» **WHAT IS NEEDED**:
All lines in the material below that contain "yaştaki" should be located and copied.
(SOURCE MATERIAL)
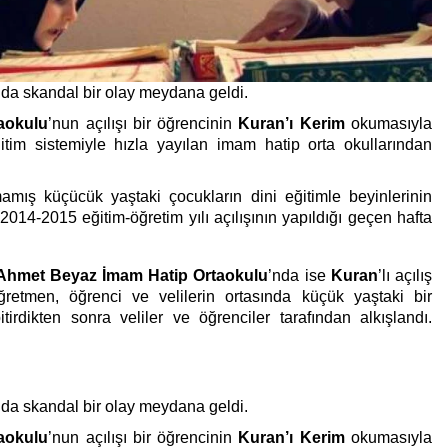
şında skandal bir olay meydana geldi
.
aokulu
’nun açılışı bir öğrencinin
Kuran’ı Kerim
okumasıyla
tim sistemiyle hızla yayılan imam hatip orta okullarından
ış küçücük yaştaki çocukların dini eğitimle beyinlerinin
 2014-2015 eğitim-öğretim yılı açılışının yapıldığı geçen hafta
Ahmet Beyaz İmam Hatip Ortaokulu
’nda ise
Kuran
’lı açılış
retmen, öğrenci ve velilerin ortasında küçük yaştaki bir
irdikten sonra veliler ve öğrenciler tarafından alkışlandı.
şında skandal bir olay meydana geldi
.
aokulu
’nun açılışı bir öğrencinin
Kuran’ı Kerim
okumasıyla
(End SOURCE MATERIAL)
(SOURCE MATERIAL)
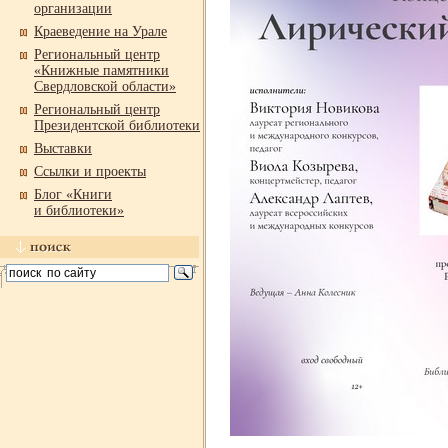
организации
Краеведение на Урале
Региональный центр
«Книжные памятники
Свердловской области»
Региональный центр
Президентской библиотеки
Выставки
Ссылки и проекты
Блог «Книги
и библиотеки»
(End SOURCE MATERIAL)
(SOURCE MATERIAL)
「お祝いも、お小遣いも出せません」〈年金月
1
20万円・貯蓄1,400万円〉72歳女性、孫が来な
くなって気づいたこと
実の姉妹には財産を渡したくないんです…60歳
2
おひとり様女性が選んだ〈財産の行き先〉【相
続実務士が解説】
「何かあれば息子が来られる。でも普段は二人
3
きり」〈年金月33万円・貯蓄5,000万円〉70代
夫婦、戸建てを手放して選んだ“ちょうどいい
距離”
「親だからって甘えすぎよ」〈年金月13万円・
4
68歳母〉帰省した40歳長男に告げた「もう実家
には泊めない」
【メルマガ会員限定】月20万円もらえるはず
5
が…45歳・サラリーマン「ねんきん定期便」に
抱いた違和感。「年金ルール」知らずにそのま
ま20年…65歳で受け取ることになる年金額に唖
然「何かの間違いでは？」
(End SOURCE MATERIAL)
» **WORKED SOLUTION**:
ış küçücük yaştaki çocukların dini eğitimle beyinlerinin
retmen, öğrenci ve velilerin ortasında küçük yaştaki bir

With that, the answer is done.